I went from being a “problematic artist” to a “master artist” to a “crazy artist” for speaking my truth. The truth is that I have burned the candle on both ends, working passionately, and for free, to advance the work and a mission no one would have believed was possible. When I launched Kyoung’s Pacific Beat, starting a theater company was considered a big mistake in the current economy, but being a playwright was even more foolish of a decision, when it’s a known fact that only an anointed few make any earnings from working in the theater. The fact that we’ve persevered is strong enough of a cause for me to believe that what we are doing has merit, and now that our work has received a certain level of critical distinction, the question is: what’s to become of us next?

The answer lies in my ability to institutionalize. To operationalize what I’ve done and raise a budget that will allow us to staff, properly compensate, and regularly produce, the work that’s ready to go in our company. I have enough artistic material to continue working for the next six years, but do I have the will to become a professional fundraiser and basically, build an institution to keep doing the work? Speaking with founders of other artistic organizations, I have been told stories of how building an institution will detract the artist from his work for decades. My mentor has told me that after fifty years in the field, one could also accept the fact that the artist will live and die poor. I have sat in conference rooms with peers a few years ahead of me, absorbed to do the work I’m doing for predominantly white institutions, as they were unable to institute a sustainable model to maintain independence.

This is when the deepest of truths and fears collide. When I realize I have run away from the scarcity mentality I was born into by becoming an artist, only to realize that an artist may thrive and succeed, but never overcome this place of scarcity. That a most educated mind would and should realize that this scarcity is a statistical fact.
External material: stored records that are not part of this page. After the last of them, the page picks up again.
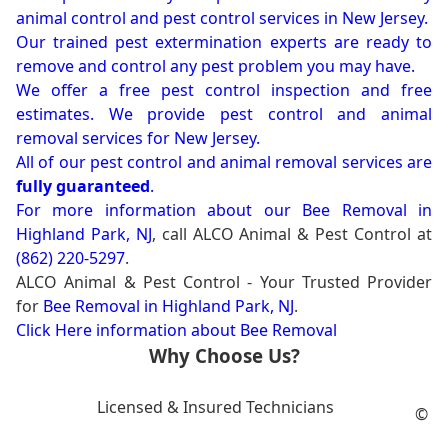
animal control and pest control services in New Jersey.
Our trained pest extermination experts are ready to
remove and control any pest problem you may have.
We offer a free pest control inspection and free
estimates. We provide pest control and animal
removal services for New Jersey.
All of our pest control and animal removal services are
fully guaranteed
.
For more information about our
Bee Removal in
Highland Park, NJ
, call ALCO Animal & Pest Control at
(862) 220-5297
.
ALCO Animal & Pest Control - Your Trusted Provider
for
Bee Removal in Highland Park, NJ
.
Click Here information about Bee Removal
Why Choose Us?
Licensed & Insured Technicians
©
That the fear and pain I seek to avoid is real. That this cognitive dissonance is traumatizing and that dreaming hurts.

This negativity is the burden that must be undone. It is the work I am trying to get rid of. I know I am healing because I can articulate, for the first time, how incredibly futile and pessimistic I am about my own self. How much I abused myself to overachieve by neglecting myself, and my feelings. Ever since we finished PILLOWTALK I have felt permission to focus almost exclusively on my needs. To quit smoking, which I’ve failed to quit for seven years. To address my physical and mental health. To acknowledge I am my own worst enemy. To accept the fact that I am emotionally volatile, and that my mind wanders, and that I am addicted to my own work to distract myself from experiencing my life in a way that is present and authentic to my actual needs.
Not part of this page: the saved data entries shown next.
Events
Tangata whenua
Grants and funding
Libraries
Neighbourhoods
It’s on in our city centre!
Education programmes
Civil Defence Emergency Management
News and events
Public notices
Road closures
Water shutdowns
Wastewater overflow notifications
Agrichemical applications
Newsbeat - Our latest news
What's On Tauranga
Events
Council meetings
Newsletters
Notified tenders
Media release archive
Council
The healing comes from the fact that I’ve left the day job that hired me as undervalued labor. The healing comes from the fact that I am working on my art full-time. The healing comes from finding people who believe in me, and are supporting me in making this happen. The healing comes from knowing I need meaningful financial resources to thrive beyond scarcity and survival. The healing comes from believing the safety nets will announce themselves and that what I need will show up.

I have been offered help to clarify my values and strategic planning. I have been offered help to fundraise and budget and manage our accounts. I have been suggested to “think like a mediocre white man and fail up.”
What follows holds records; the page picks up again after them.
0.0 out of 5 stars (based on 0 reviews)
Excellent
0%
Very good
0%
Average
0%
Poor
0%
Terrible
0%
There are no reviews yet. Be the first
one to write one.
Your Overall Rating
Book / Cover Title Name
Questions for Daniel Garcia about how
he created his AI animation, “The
For my self-neglecting, abandoned, alienated, ostracized, marginalized, Otherized, traumatized, inner self, I’d rather: claim my power, discipline my mind and body, grant myself permission and approval to love what I love, express gratitude for the present moment, and listen and follow to my own voice.

This writing voice has been the voice that revealed itself to me when I was a fifth grader, abused and bullied into silence and invisibility. This writing voice spoke the words I am still too shy and incapable of articulating in person. And as a writer, my service to these words is my bond. My vocation. My tools for personal transformation and liberation.